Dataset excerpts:
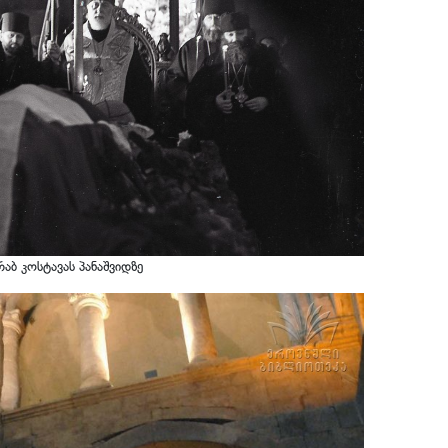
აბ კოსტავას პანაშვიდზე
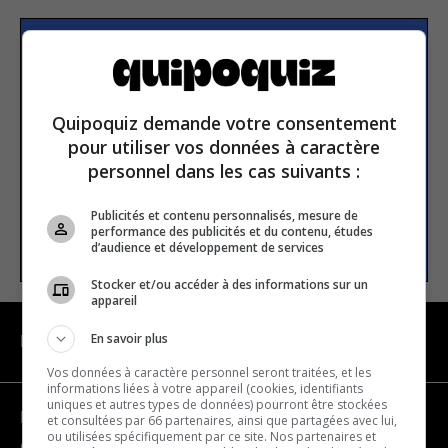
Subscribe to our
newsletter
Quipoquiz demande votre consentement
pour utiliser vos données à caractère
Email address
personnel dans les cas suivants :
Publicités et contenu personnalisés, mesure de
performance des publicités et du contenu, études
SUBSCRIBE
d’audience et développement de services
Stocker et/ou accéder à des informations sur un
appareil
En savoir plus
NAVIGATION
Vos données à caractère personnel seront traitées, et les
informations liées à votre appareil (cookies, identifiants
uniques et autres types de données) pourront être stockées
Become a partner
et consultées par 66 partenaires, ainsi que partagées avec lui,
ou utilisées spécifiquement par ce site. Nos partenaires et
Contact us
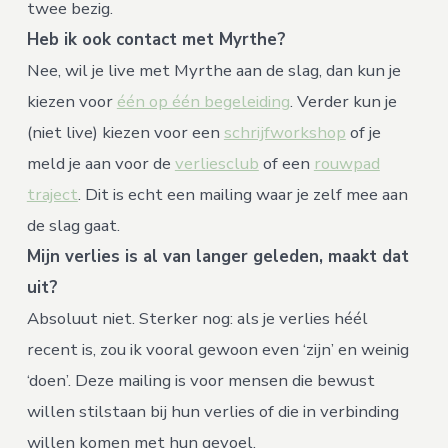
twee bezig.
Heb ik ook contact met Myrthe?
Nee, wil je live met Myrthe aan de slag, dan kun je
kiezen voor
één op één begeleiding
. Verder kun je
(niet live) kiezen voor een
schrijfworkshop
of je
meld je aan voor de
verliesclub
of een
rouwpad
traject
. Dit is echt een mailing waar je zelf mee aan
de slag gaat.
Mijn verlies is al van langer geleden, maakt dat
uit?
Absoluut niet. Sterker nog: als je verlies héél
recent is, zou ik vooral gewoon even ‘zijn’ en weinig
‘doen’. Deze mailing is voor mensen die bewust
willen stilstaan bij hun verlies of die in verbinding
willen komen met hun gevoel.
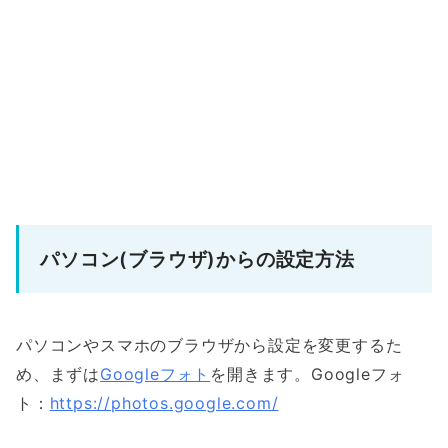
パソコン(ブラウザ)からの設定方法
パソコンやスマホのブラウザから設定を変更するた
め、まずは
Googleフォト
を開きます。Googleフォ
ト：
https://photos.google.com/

■ **ABOUT THIS EXERCISE**
The images are to be left out while the entries are written out exactly.

■ **TASK SOLUTION**
აბ კოსტავას პანაშვიდზე
Subscribe to our
newsletter
Quipoquiz demande votre consentement
pour utiliser vos données à caractère
Email address
personnel dans les cas suivants :
Publicités et contenu personnalisés, mesure de
performance des publicités et du contenu, études
SUBSCRIBE
d’audience et développement de services
Stocker et/ou accéder à des informations sur un
appareil
En savoir plus
NAVIGATION
Vos données à caractère personnel seront traitées, et les
informations liées à votre appareil (cookies, identifiants
uniques et autres types de données) pourront être stockées
Become a partner
et consultées par 66 partenaires, ainsi que partagées avec lui,
ou utilisées spécifiquement par ce site. Nos partenaires et
Contact us
twee bezig.
Heb ik ook contact met Myrthe?
Nee, wil je live met Myrthe aan de slag, dan kun je
kiezen voor
één op één begeleiding
. Verder kun je
(niet live) kiezen voor een
schrijfworkshop
of je
meld je aan voor de
verliesclub
of een
rouwpad
traject
. Dit is echt een mailing waar je zelf mee aan
de slag gaat.
Mijn verlies is al van langer geleden, maakt dat
uit?
Absoluut niet. Sterker nog: als je verlies héél
recent is, zou ik vooral gewoon even ‘zijn’ en weinig
‘doen’. Deze mailing is voor mensen die bewust
willen stilstaan bij hun verlies of die in verbinding
willen komen met hun gevoel.
パソコン(ブラウザ)からの設定方法
パソコンやスマホのブラウザから設定を変更するた
め、まずは
Googleフォト
を開きます。Googleフォ
ト：
https://photos.google.com/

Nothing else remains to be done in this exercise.